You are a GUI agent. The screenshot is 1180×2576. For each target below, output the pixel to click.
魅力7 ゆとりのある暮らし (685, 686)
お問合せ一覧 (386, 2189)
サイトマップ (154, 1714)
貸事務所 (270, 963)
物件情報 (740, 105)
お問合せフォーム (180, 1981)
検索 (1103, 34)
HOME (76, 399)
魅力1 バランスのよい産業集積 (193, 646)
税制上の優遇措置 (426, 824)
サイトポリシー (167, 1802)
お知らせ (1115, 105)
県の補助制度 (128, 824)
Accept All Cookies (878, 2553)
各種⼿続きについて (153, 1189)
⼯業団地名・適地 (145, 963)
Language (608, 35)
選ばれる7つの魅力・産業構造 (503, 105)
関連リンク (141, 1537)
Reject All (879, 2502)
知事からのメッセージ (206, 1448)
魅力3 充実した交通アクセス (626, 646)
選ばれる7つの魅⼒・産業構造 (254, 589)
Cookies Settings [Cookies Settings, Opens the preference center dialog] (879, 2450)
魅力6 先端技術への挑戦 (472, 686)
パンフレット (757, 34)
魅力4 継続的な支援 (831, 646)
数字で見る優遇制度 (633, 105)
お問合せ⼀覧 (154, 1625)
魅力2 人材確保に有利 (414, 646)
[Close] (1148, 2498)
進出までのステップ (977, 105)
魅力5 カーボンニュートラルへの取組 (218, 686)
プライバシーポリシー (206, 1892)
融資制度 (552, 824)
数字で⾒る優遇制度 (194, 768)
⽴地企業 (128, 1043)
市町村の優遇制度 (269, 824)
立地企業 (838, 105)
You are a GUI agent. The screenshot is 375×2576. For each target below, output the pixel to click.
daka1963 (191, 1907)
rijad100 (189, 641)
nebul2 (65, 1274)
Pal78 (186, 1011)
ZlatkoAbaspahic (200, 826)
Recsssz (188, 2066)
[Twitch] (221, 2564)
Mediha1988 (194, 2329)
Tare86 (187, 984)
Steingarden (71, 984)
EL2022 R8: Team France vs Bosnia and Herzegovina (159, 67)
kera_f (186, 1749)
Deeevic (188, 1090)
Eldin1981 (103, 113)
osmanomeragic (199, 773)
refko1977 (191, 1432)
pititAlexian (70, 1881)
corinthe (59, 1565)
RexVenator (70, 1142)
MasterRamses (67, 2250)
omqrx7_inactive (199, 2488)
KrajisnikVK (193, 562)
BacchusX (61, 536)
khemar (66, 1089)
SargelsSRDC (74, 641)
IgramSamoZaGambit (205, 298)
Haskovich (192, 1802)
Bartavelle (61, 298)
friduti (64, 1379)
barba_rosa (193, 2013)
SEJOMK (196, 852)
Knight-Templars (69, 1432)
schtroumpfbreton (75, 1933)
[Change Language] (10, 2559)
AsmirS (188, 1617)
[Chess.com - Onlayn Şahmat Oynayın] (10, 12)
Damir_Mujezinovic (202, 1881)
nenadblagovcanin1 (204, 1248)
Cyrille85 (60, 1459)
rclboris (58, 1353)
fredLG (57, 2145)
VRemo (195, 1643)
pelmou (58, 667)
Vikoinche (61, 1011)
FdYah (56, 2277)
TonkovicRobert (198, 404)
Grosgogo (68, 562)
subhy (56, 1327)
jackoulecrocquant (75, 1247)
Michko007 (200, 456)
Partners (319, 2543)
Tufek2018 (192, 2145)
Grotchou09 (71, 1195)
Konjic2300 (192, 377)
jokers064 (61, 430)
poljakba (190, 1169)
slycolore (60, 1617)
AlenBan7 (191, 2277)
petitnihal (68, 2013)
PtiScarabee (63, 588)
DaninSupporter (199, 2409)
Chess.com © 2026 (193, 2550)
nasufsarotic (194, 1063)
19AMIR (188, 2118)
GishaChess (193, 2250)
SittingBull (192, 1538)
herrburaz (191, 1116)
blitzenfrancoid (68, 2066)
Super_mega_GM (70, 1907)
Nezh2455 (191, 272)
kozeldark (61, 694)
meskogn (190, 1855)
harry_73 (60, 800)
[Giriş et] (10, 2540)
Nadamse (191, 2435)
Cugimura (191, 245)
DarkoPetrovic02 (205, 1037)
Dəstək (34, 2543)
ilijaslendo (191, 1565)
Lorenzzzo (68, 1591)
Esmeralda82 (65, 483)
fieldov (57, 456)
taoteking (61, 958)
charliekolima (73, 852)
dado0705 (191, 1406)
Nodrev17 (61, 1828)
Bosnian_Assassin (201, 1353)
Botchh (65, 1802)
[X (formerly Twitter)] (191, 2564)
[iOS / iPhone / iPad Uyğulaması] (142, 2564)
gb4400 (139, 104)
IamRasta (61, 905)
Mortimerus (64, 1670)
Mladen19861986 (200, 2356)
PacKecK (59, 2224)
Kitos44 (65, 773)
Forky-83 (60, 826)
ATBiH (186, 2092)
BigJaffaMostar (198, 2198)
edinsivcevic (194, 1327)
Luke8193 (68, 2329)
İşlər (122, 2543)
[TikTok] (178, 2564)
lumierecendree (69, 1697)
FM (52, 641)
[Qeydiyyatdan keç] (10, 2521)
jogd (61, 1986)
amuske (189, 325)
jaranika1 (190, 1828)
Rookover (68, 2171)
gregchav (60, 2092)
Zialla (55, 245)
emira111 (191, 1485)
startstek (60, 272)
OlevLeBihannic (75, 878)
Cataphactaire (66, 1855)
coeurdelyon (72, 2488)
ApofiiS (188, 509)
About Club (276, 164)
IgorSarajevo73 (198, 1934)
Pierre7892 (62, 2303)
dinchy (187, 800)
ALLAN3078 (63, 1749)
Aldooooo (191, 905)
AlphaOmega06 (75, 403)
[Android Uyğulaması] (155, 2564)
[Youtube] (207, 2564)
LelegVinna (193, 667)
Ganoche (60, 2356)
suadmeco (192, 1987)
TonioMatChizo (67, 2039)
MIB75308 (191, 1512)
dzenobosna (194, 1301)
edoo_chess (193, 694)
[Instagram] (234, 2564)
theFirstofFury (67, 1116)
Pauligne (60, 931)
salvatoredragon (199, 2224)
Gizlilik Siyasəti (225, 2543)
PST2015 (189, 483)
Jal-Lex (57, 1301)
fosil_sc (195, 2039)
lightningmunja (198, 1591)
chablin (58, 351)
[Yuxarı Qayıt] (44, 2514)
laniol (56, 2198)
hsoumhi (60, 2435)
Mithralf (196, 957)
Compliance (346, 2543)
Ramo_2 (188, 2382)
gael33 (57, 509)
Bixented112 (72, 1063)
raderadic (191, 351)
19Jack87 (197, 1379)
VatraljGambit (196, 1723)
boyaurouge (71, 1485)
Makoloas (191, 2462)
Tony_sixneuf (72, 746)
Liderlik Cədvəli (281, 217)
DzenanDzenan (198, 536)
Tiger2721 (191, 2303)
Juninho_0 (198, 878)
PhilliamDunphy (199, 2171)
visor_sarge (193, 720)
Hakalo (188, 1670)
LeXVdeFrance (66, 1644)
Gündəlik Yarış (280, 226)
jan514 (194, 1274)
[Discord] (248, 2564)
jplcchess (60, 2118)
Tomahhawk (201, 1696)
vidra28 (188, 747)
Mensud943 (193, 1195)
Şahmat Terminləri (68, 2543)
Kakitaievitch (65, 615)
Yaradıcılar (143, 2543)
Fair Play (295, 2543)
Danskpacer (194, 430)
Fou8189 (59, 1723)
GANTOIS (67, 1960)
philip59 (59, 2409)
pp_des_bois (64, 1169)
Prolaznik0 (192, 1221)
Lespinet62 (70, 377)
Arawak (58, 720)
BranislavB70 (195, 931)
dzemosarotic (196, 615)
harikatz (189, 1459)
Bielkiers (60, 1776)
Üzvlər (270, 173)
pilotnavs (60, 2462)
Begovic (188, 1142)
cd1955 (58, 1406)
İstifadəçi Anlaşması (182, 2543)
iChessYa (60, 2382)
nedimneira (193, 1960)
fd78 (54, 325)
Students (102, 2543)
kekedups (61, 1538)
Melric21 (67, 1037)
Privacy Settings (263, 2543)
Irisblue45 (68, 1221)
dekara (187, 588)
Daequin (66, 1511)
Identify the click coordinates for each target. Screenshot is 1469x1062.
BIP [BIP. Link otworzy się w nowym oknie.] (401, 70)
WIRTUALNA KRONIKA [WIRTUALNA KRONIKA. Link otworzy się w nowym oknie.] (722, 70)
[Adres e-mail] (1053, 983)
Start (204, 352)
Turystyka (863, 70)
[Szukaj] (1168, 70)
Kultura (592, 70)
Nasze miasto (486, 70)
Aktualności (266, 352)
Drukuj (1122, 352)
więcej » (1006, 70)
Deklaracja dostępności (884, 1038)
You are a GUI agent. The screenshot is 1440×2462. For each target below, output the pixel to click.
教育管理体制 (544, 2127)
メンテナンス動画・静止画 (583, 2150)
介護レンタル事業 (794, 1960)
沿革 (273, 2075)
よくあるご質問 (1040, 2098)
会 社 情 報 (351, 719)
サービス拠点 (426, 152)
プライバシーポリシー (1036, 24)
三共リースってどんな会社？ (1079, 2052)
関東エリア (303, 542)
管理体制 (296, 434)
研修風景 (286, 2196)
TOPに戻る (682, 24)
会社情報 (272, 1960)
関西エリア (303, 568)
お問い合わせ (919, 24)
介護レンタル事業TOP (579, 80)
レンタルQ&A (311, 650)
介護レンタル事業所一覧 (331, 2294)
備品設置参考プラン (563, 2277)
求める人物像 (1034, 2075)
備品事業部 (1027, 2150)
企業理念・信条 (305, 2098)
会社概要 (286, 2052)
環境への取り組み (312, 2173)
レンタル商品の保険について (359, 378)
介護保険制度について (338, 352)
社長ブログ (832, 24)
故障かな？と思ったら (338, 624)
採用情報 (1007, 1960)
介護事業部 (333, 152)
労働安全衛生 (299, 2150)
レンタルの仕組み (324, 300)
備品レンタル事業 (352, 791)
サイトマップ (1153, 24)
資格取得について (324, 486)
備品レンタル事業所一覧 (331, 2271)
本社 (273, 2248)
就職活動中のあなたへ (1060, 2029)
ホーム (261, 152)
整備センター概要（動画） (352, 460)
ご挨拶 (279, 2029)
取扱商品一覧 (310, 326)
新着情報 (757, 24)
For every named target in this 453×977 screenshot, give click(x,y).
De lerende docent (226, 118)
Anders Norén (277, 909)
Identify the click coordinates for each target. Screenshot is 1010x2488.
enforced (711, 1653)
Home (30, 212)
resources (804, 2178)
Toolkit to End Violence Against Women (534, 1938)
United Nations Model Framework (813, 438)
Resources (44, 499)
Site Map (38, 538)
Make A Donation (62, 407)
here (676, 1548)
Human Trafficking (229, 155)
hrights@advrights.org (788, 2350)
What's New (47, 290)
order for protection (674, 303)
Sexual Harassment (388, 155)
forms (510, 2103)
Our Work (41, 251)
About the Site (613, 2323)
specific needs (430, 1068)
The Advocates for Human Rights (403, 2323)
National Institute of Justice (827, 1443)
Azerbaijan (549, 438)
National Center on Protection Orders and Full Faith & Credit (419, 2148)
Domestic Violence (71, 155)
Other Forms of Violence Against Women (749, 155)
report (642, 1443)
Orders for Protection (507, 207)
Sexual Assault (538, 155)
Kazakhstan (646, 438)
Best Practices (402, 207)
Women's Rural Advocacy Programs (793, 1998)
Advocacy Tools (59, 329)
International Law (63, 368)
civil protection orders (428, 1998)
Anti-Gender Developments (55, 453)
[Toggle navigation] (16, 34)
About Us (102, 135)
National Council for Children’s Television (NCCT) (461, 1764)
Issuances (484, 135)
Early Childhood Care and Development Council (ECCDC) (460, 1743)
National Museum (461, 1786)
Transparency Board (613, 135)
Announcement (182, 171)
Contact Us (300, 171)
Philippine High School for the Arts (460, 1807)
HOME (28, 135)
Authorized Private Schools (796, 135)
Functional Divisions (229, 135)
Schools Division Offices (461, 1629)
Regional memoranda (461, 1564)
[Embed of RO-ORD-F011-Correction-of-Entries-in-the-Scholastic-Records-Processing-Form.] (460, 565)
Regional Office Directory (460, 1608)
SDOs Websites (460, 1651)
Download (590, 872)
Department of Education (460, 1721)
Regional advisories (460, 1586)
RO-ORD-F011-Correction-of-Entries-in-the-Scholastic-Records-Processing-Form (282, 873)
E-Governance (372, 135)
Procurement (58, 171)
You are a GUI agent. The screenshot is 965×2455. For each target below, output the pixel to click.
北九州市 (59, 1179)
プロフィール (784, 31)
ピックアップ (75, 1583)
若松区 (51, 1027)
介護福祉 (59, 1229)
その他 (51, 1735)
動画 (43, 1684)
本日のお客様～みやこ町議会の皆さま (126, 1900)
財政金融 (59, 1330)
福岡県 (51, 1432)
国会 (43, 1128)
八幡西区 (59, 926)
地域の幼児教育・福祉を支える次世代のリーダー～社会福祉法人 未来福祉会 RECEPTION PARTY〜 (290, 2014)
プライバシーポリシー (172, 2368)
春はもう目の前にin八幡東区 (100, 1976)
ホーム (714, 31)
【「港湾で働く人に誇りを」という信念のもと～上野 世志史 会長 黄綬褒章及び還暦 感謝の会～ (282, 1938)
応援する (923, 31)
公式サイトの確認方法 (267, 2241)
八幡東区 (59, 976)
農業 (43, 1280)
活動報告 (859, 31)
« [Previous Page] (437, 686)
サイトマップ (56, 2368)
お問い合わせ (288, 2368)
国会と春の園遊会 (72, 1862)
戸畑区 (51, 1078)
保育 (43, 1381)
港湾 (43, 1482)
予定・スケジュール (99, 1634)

Assignment:
In the records above, find the line with "お問い合わせ (919, 24)"; write out exactly that line and each one after it, stopping after the line with "National Center on".

Your solution:
お問い合わせ (919, 24)
介護レンタル事業TOP (579, 80)
レンタルQ&A (311, 650)
介護レンタル事業所一覧 (331, 2294)
備品設置参考プラン (563, 2277)
求める人物像 (1034, 2075)
備品事業部 (1027, 2150)
企業理念・信条 (305, 2098)
会社概要 (286, 2052)
環境への取り組み (312, 2173)
レンタル商品の保険について (359, 378)
介護保険制度について (338, 352)
社長ブログ (832, 24)
故障かな？と思ったら (338, 624)
採用情報 (1007, 1960)
介護事業部 (333, 152)
労働安全衛生 (299, 2150)
レンタルの仕組み (324, 300)
備品レンタル事業 (352, 791)
サイトマップ (1153, 24)
資格取得について (324, 486)
備品レンタル事業所一覧 (331, 2271)
本社 (273, 2248)
就職活動中のあなたへ (1060, 2029)
ホーム (261, 152)
整備センター概要（動画） (352, 460)
ご挨拶 (279, 2029)
取扱商品一覧 (310, 326)
新着情報 (757, 24)
For every named target in this 453×977 screenshot, give click(x,y).
De lerende docent (226, 118)
Anders Norén (277, 909)
Identify the click coordinates for each target. Screenshot is 1010x2488.
enforced (711, 1653)
Home (30, 212)
resources (804, 2178)
Toolkit to End Violence Against Women (534, 1938)
United Nations Model Framework (813, 438)
Resources (44, 499)
Site Map (38, 538)
Make A Donation (62, 407)
here (676, 1548)
Human Trafficking (229, 155)
hrights@advrights.org (788, 2350)
What's New (47, 290)
order for protection (674, 303)
Sexual Harassment (388, 155)
forms (510, 2103)
Our Work (41, 251)
About the Site (613, 2323)
specific needs (430, 1068)
The Advocates for Human Rights (403, 2323)
National Institute of Justice (827, 1443)
Azerbaijan (549, 438)
National Center on Protection Orders and Full Faith & Credit (419, 2148)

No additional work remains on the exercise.